Unnamed: 0,Country,Code,Year,GDP Growth (%),Unemployment Rate (%),Inflation Rate (%),Foreign Direct Investment
0,Africa Eastern and Southern,ZH,2022,3.553878,7.985202,10.773751,1.695914
1,Africa Eastern and Southern,ZH,2021,4.576393,8.577385,7.240978,5.012059
2,Africa Eastern and Southern,ZH,2020,-2.864293,8.191395,5.405162,1.361762
3,Africa Eastern and Southern,ZH,2019,2.194319,7.584419,4.653665,1.424519
4,Africa Eastern and Southern,ZH,2018,2.666632,7.360513,4.720805,1.272290
...,...,...,...,...,...,...,...
64,Arab World,1A,2004,9.076593,11.433002,3.632280,1.199791
65,Arab World,1A,2003,4.281254,12.456351,2.712592,1.144935
66,Arab World,1A,2002,1.229342,12.512530,1.832994,0.666657
67,Arab World,1A,2001,2.103103,12.505882,1.772204,0.693799


In [61]:
# Creating Side by Side Box plots for the GDP Growth of 8 countries.
# Countries Code include: 'ZH', 'ZI', '1A', 'S3', 'B8', 'V2', 'Z4', '4E'

import plotly.express as px
import matplotlib.pyplot as plt

codes = ['ZH', 'ZI', '1A', 'EU', 'B8', 'V2', 'Z4', '4E']
filtered_data = merged_df[merged_df['Code'].isin(codes)]

# filtered_data.head(69)

fig = px.box(filtered_data, 
             x = 'Country',
             y = 'GDP Growth (%)',
             title = 'Distribution of GDP Growth (%) by Country',
             labels = {'x': 'Country', 'y': 'GDP Growth (%)'},
             color = 'Country',
             )
fig.update_layout(
    plot_bgcolor = 'white')

fig.show()

The above data set is mostly clean and I hope in the future to continue adding more coloumns with more statstics. I hope to use machine learning to predict all of the statistics but 1, 5, and 10 years into the future. I have plenty of numerical features from GDP to unemployment rate to inflation rate and for categorical data I have the country as well as the year.
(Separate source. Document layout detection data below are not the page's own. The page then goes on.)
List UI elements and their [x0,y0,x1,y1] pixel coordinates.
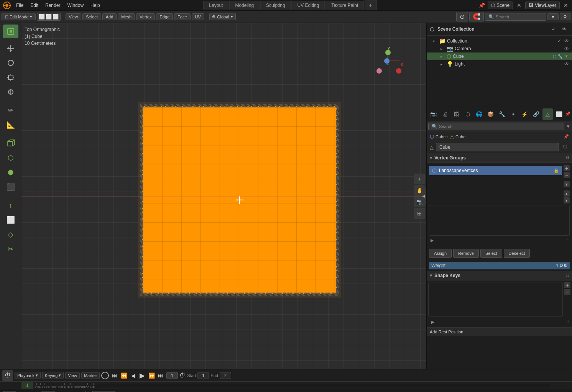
tab-sculpting[interactable]: Sculpting [260,1,291,10]
tree-expand-camera[interactable]: ▸ [441,47,445,51]
cube-add-icon[interactable] [3,136,18,150]
playback-menu[interactable]: Playback ▾ [15,372,41,379]
light-eye-icon[interactable]: 👁 [564,61,569,67]
outliner-check-icon[interactable]: ✓ [549,25,558,34]
prop-constraints-icon[interactable]: 🔗 [531,108,542,120]
vg-play-icon[interactable]: ▶ [429,237,435,243]
shape-keys-header[interactable]: ▾ Shape Keys ⠿ [427,271,572,280]
marker-menu[interactable]: Marker [81,372,100,379]
prop-material-icon[interactable]: ⬜ [554,108,564,120]
timeline-mode-icon[interactable]: ⏱ [2,370,13,381]
menu-edit[interactable]: Edit [27,2,41,9]
tree-expand-icon[interactable]: ▾ [433,39,437,43]
view-menu[interactable]: View [66,13,82,20]
vg-lock-icon[interactable]: 🔒 [554,168,559,173]
uv-menu[interactable]: UV [192,13,204,20]
vg-up-icon[interactable]: ▴ [564,190,570,197]
title-shield-icon[interactable]: 🛡 [561,143,569,151]
sk-play-icon[interactable]: ▶ [430,319,436,325]
vg-down2-icon[interactable]: ▾ [564,197,570,203]
props-search-wrapper[interactable]: 🔍 Search [428,123,564,130]
rotate-tool-icon[interactable] [3,56,18,70]
vertex-menu[interactable]: Vertex [136,13,155,20]
props-pin-icon[interactable]: 📌 [565,112,570,116]
blender-logo-icon[interactable] [2,0,12,11]
prop-output-icon[interactable]: 🖨 [440,108,450,120]
knife-icon[interactable]: ✂ [3,242,18,256]
viewlayer-close-icon[interactable]: ✕ [561,1,570,10]
collection-eye2-icon[interactable]: 👁 [564,38,569,44]
tab-uv-editing[interactable]: UV Editing [291,1,325,10]
cube-modifier-icon[interactable]: 🔧 [557,54,563,59]
prop-data-icon[interactable]: △ [542,108,553,120]
menu-help[interactable]: Help [87,2,103,9]
next-keyframe-icon[interactable]: ⏩ [147,371,156,380]
start-value[interactable]: 1 [197,372,209,379]
pin-icon[interactable]: 📌 [477,1,486,10]
current-frame[interactable]: 1 [166,372,178,379]
snapping-toggle[interactable]: 🧲 [469,12,484,21]
breadcrumb-cube[interactable]: Cube [436,134,445,139]
measure-tool-icon[interactable]: 📐 [3,118,18,132]
vg-remove-icon[interactable]: − [564,172,570,178]
tab-texture-paint[interactable]: Texture Paint [325,1,364,10]
timeline-scrollbar[interactable] [96,384,551,387]
tab-modeling[interactable]: Modeling [229,1,260,10]
timeline-view-menu[interactable]: View [65,372,80,379]
cube-mesh[interactable] [142,106,337,294]
scene-close-icon[interactable]: ✕ [514,1,524,10]
sk-add-icon[interactable]: + [564,282,570,288]
edge-menu[interactable]: Edge [156,13,173,20]
scale-tool-icon[interactable] [3,71,18,84]
camera-eye-icon[interactable]: 👁 [564,46,569,51]
jump-end-icon[interactable]: ⏭ [156,371,165,380]
annotate-tool-icon[interactable]: ✏ [3,103,18,117]
overlay-icons[interactable]: ⬜ ⬜ ⬜ [37,13,61,21]
assign-button[interactable]: Assign [429,249,452,258]
prop-view-layer-icon[interactable]: 🖼 [451,108,462,120]
keying-menu[interactable]: Keying ▾ [42,372,64,379]
weight-value[interactable]: 1.000 [556,263,567,268]
panel-collapse-icon[interactable]: ◀ [421,189,426,204]
tree-item-light[interactable]: ▸ 💡 Light 👁 [427,60,572,68]
jump-start-icon[interactable]: ⏮ [110,371,119,380]
viewlayer-selector[interactable]: 🖼 ViewLayer [525,2,560,9]
grid-view-icon[interactable]: ⊞ [414,208,425,219]
prop-particles-icon[interactable]: ✦ [508,108,519,120]
prop-render-icon[interactable]: 📷 [428,108,439,120]
collection-eye-icon[interactable]: ✓ [557,38,561,44]
filter-icon[interactable]: ▼ [547,13,559,20]
extrude-icon[interactable]: ↑ [3,198,18,212]
breadcrumb-pin-icon[interactable]: 📌 [564,134,569,139]
move-tool-icon[interactable] [3,41,18,55]
prop-world-icon[interactable]: 🌐 [474,108,485,120]
add-rest-position-button[interactable]: Add Rest Position [427,327,572,336]
play-icon[interactable]: ▶ [138,371,146,380]
add-menu[interactable]: Add [102,13,117,20]
transform-pivot[interactable]: ⊙ [456,12,468,21]
prop-physics-icon[interactable]: ⚡ [519,108,530,120]
tree-item-collection[interactable]: ▾ 📁 Collection ✓ 👁 [427,37,572,45]
prop-scene-icon[interactable]: ⬡ [462,108,473,120]
scene-selector[interactable]: ⬡ Scene [488,2,513,9]
mesh-menu[interactable]: Mesh [118,13,135,20]
outliner-eye-icon[interactable]: 👁 [560,25,569,34]
gizmo-widget[interactable]: Y X Z [373,46,403,77]
gizmo-z-dot[interactable] [384,58,390,64]
object-name-field[interactable]: Cube [436,143,559,151]
prop-modifier-icon[interactable]: 🔧 [497,108,508,120]
tree-expand-light[interactable]: ▸ [441,62,445,66]
menu-window[interactable]: Window [64,2,87,9]
tab-add[interactable]: + [365,0,376,10]
clock-icon[interactable]: ⏱ [179,372,186,379]
select-mode-icon[interactable] [3,25,18,38]
tab-layout[interactable]: Layout [203,1,228,10]
tree-item-camera[interactable]: ▸ 📷 Camera 👁 [427,45,572,52]
vertex-groups-header[interactable]: ▾ Vertex Groups ⠿ [427,153,572,163]
options-icon[interactable]: ⚙ [560,13,570,20]
tree-item-cube[interactable]: ▸ ⬡ Cube ⬡ 🔧 👁 [427,52,572,60]
gizmo-neg-x-dot[interactable] [376,68,382,74]
bevel-icon[interactable]: ◇ [3,228,18,241]
viewport-area[interactable]: Top Orthographic (1) Cube 10 Centimeters… [21,23,426,369]
play-back-icon[interactable]: ◀ [129,371,137,380]
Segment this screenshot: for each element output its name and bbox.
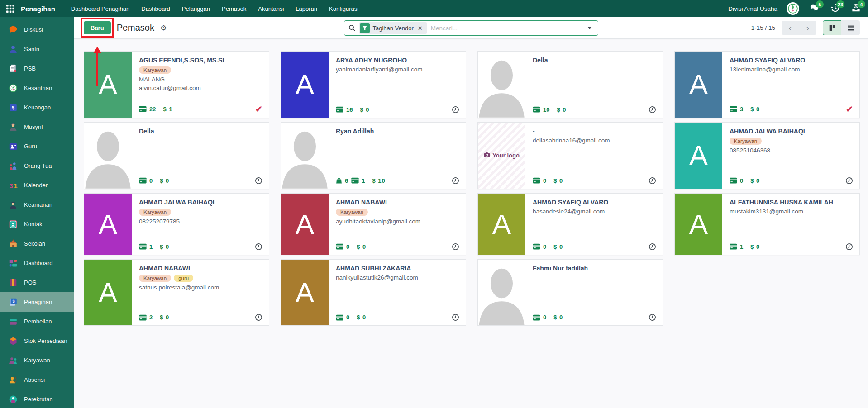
notification-button[interactable]: $ 4	[850, 3, 862, 14]
search-dropdown-toggle[interactable]	[582, 21, 598, 35]
navbar-menu-item[interactable]: Dashboard Penagihan	[66, 3, 134, 15]
navbar-menu-item[interactable]: Dashboard	[136, 3, 175, 15]
sidebar-item-dashboard[interactable]: Dashboard	[0, 253, 74, 273]
mentor-icon	[8, 122, 19, 133]
activity-clock-status-icon[interactable]	[255, 243, 262, 251]
finance-icon: $	[8, 102, 19, 113]
sidebar-item-keamanan[interactable]: Keamanan	[0, 195, 74, 214]
vendor-card[interactable]: A AHMAD SUBHI ZAKARIA nanikyuliastutik26…	[281, 259, 466, 326]
sidebar-item-guru[interactable]: Guru	[0, 137, 74, 156]
activity-done-icon[interactable]: ✔	[255, 105, 262, 114]
activity-clock-status-icon[interactable]	[649, 106, 656, 114]
vendor-name: AHMAD SYAFIQ ALVARO	[533, 199, 656, 206]
sidebar-item-diskusi[interactable]: Diskusi	[0, 20, 74, 39]
gear-icon[interactable]: ⚙	[160, 24, 167, 32]
camera-icon	[484, 152, 490, 160]
vendor-card[interactable]: A AHMAD JALWA BAIHAQI Karyawan 082252079…	[84, 193, 269, 255]
vendor-card[interactable]: A AHMAD NABAWI Karyawan ayudhitaoktavian…	[281, 193, 466, 255]
navbar-menu-item[interactable]: Konfigurasi	[324, 3, 363, 15]
vendor-card[interactable]: A AHMAD NABAWI Karyawanguru satnus.polre…	[84, 259, 269, 326]
sidebar-item-absensi[interactable]: Absensi	[0, 370, 74, 389]
vendor-name: AHMAD NABAWI	[139, 265, 262, 272]
vendor-card[interactable]: A ARYA ADHY NUGROHO yanimarianiarfiyanti…	[281, 51, 466, 118]
sidebar-item-kalender[interactable]: 31 Kalender	[0, 176, 74, 195]
sidebar-item-label: Guru	[24, 143, 37, 150]
sidebar-item-stok-persediaan[interactable]: Stok Persediaan	[0, 331, 74, 351]
sidebar-item-keuangan[interactable]: $ Keuangan	[0, 98, 74, 117]
new-record-button[interactable]: Baru	[84, 21, 111, 34]
activity-clock-status-icon[interactable]	[649, 313, 656, 321]
search-input[interactable]	[427, 25, 582, 32]
sidebar-item-penagihan[interactable]: $ Penagihan	[0, 292, 74, 312]
sidebar-item-musyrif[interactable]: Musyrif	[0, 117, 74, 137]
sidebar-item-label: Dashboard	[24, 260, 53, 266]
activity-clock-status-icon[interactable]	[255, 313, 262, 321]
sidebar-item-sekolah[interactable]: Sekolah	[0, 234, 74, 253]
vendor-card[interactable]: Your logo - dellasabrinaa16@gmail.com	[477, 122, 663, 189]
vendor-card[interactable]: Della 0	[84, 122, 269, 189]
sidebar-item-psb[interactable]: PSB	[0, 59, 74, 78]
sidebar-item-karyawan[interactable]: Karyawan	[0, 351, 74, 370]
filter-funnel-icon	[360, 23, 370, 33]
activity-clock-status-icon[interactable]	[452, 177, 459, 185]
invoices-icon	[533, 177, 540, 184]
user-menu[interactable]: Divisi Amal Usaha	[728, 5, 777, 12]
navbar-menu-item[interactable]: Laporan	[291, 3, 322, 15]
invoices-count: 1	[362, 177, 365, 184]
vendor-avatar: A	[84, 194, 132, 255]
activity-done-icon[interactable]: ✔	[846, 105, 853, 114]
activity-clock-status-icon[interactable]	[649, 243, 656, 251]
activity-clock-status-icon[interactable]	[845, 177, 853, 185]
vendor-detail-line: mustakim3131@gmail.com	[730, 208, 853, 215]
sidebar-item-perekrutan[interactable]: Perekrutan	[0, 389, 74, 408]
navbar-menu-item[interactable]: Pelanggan	[177, 3, 215, 15]
activity-clock-status-icon[interactable]	[452, 313, 459, 321]
amount-due: $ 0	[160, 314, 169, 321]
vendor-card[interactable]: A AHMAD JALWA BAIHAQI Karyawan 085251046…	[674, 122, 860, 189]
vendor-detail-line: alvin.catur@gmail.com	[139, 85, 262, 91]
sidebar-item-pembelian[interactable]: Pembelian	[0, 312, 74, 331]
notification-button[interactable]: 5	[808, 3, 820, 14]
invoices-icon	[730, 106, 737, 112]
amount-due: $ 0	[750, 243, 760, 250]
apps-grid-icon[interactable]	[5, 3, 16, 14]
kanban-view-button[interactable]	[823, 20, 841, 35]
vendor-card[interactable]: A AHMAD SYAFIQ ALVARO hasandesie24@gmail…	[477, 193, 663, 255]
activity-clock-status-icon[interactable]	[452, 243, 459, 251]
invoices-count: 22	[149, 106, 156, 113]
sidebar-item-kontak[interactable]: Kontak	[0, 214, 74, 234]
vendor-avatar: A	[675, 123, 722, 189]
vendor-card[interactable]: Fahmi Nur fadillah 0	[477, 259, 663, 326]
vendor-card[interactable]: A AGUS EFENDI,S.SOS, MS.SI Karyawan MALA…	[84, 51, 269, 118]
invoices-icon	[336, 243, 343, 250]
vendor-card[interactable]: Ryan Adillah 6	[281, 122, 466, 189]
pager-next-button[interactable]: ›	[799, 21, 816, 35]
sidebar-item-pos[interactable]: POS	[0, 273, 74, 292]
notification-button[interactable]: 23	[829, 3, 841, 14]
vendor-detail-line: dellasabrinaa16@gmail.com	[533, 137, 656, 144]
activity-clock-status-icon[interactable]	[452, 106, 459, 114]
activity-clock-status-icon[interactable]	[649, 177, 656, 185]
vendor-card[interactable]: A AHMAD SYAFIQ ALVARO 13lenimarlina@gmai…	[674, 51, 860, 118]
navbar-menu-item[interactable]: Pemasok	[217, 3, 251, 15]
sidebar-item-orang-tua[interactable]: Orang Tua	[0, 156, 74, 176]
sidebar-item-santri[interactable]: Santri	[0, 39, 74, 59]
app-brand[interactable]: Penagihan	[21, 5, 55, 13]
list-view-button[interactable]	[841, 20, 860, 35]
user-avatar[interactable]	[787, 2, 799, 15]
invoices-count: 0	[543, 177, 546, 184]
recruitment-icon	[8, 394, 19, 405]
vendor-card[interactable]: A ALFATHUNNISA HUSNA KAMILAH mustakim313…	[674, 193, 860, 255]
pager-previous-button[interactable]: ‹	[782, 21, 799, 35]
vendor-card[interactable]: Della 10	[477, 51, 663, 118]
navbar-menu-item[interactable]: Akuntansi	[253, 3, 289, 15]
invoices-icon	[730, 177, 737, 184]
activity-clock-status-icon[interactable]	[255, 177, 262, 185]
chat-icon	[8, 24, 19, 35]
inventory-icon	[8, 336, 19, 346]
navbar-menu-item-label: Laporan	[296, 5, 317, 12]
search-filter-tag[interactable]: Tagihan Vendor ✕	[359, 22, 427, 34]
sidebar-item-kesantrian[interactable]: Kesantrian	[0, 78, 74, 98]
filter-remove-icon[interactable]: ✕	[417, 25, 424, 32]
activity-clock-status-icon[interactable]	[845, 243, 853, 251]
I believe I can predict the values into the future using the machine learning method of logistic regression. Although I am not familiar with this machine learning method, I would like to explore the idea of using neural networks to hopefully categorize the different countries and group them together based on their economic statistics.